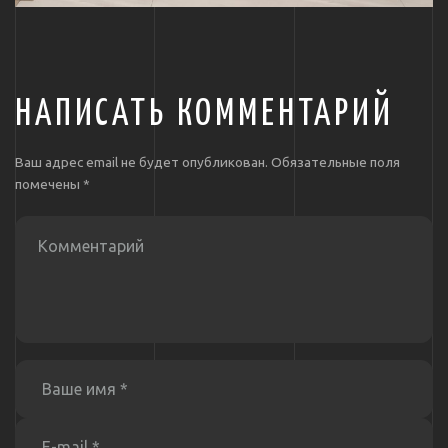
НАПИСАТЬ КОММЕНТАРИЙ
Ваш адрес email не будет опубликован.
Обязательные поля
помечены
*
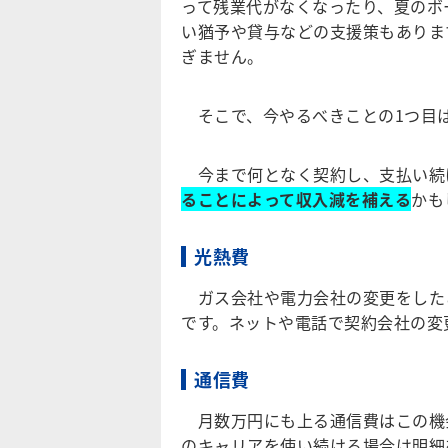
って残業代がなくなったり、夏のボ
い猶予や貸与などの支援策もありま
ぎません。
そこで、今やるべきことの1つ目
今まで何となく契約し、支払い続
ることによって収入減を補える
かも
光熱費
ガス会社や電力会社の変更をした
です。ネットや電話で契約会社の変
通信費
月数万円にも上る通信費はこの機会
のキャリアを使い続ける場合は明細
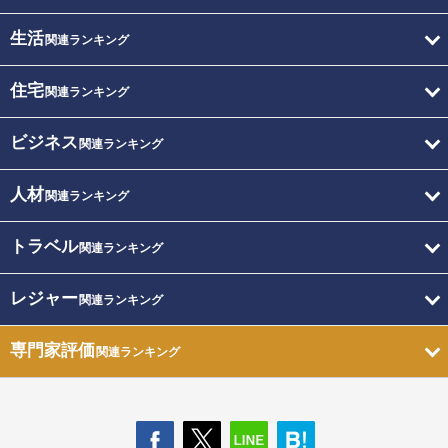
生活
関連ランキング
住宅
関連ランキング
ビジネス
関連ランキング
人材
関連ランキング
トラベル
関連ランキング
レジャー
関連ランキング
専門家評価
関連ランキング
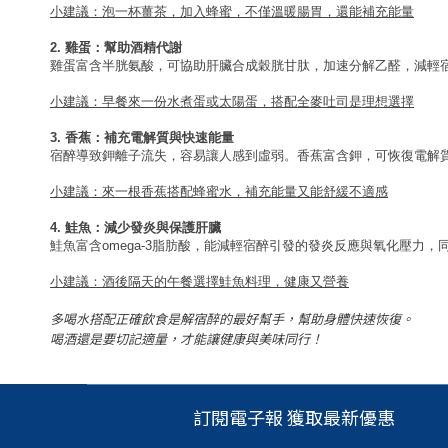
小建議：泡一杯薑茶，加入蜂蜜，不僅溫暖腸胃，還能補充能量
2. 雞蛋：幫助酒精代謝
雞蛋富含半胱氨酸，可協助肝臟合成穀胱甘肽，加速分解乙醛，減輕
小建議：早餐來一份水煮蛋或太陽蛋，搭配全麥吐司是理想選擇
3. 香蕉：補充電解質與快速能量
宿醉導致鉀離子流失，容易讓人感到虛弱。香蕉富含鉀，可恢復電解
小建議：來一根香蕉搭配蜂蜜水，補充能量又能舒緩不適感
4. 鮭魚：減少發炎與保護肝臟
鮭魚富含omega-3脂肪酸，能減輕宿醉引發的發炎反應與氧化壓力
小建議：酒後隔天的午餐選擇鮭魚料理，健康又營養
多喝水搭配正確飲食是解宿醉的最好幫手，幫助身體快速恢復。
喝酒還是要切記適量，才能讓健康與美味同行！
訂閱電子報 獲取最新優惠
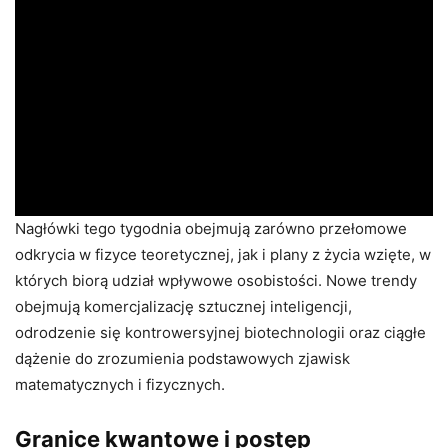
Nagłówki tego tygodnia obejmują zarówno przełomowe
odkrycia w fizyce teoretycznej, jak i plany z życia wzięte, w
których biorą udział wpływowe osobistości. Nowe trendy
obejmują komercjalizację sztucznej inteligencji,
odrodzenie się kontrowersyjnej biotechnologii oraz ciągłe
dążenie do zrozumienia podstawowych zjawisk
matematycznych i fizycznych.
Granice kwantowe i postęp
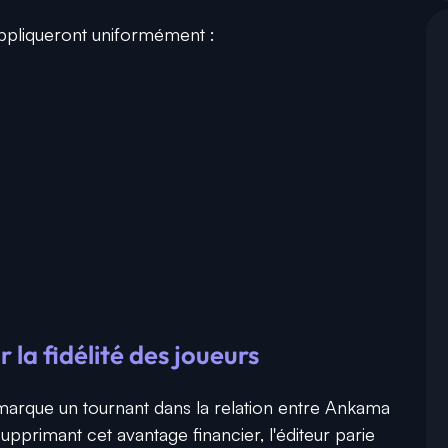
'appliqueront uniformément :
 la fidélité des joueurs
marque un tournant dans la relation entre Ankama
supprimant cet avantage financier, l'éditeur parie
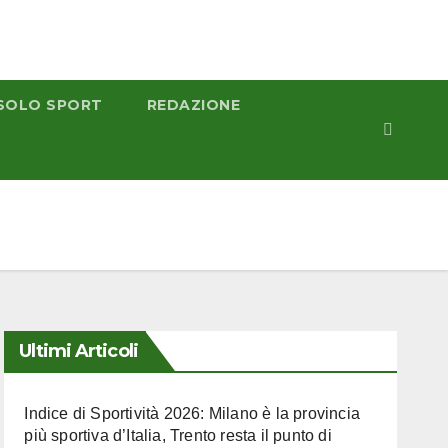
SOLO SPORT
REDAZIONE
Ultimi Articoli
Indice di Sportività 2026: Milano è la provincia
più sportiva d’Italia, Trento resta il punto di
:::
With the pictures removed from your copy, retype the lines above from the one that contains "雞蛋富含半胱氨酸，可協助肝臟合成穀胱甘肽，加速分解乙醛，減輕" through the one that contains "la fidélité des joueurs", exactly.

雞蛋富含半胱氨酸，可協助肝臟合成穀胱甘肽，加速分解乙醛，減輕
小建議：早餐來一份水煮蛋或太陽蛋，搭配全麥吐司是理想選擇
3. 香蕉：補充電解質與快速能量
宿醉導致鉀離子流失，容易讓人感到虛弱。香蕉富含鉀，可恢復電解
小建議：來一根香蕉搭配蜂蜜水，補充能量又能舒緩不適感
4. 鮭魚：減少發炎與保護肝臟
鮭魚富含omega-3脂肪酸，能減輕宿醉引發的發炎反應與氧化壓力
小建議：酒後隔天的午餐選擇鮭魚料理，健康又營養
多喝水搭配正確飲食是解宿醉的最好幫手，幫助身體快速恢復。
喝酒還是要切記適量，才能讓健康與美味同行！
訂閱電子報 獲取最新優惠
Nagłówki tego tygodnia obejmują zarówno przełomowe
odkrycia w fizyce teoretycznej, jak i plany z życia wzięte, w
których biorą udział wpływowe osobistości. Nowe trendy
obejmują komercjalizację sztucznej inteligencji,
odrodzenie się kontrowersyjnej biotechnologii oraz ciągłe
dążenie do zrozumienia podstawowych zjawisk
matematycznych i fizycznych.
Granice kwantowe i postęp
'appliqueront uniformément :
 la fidélité des joueurs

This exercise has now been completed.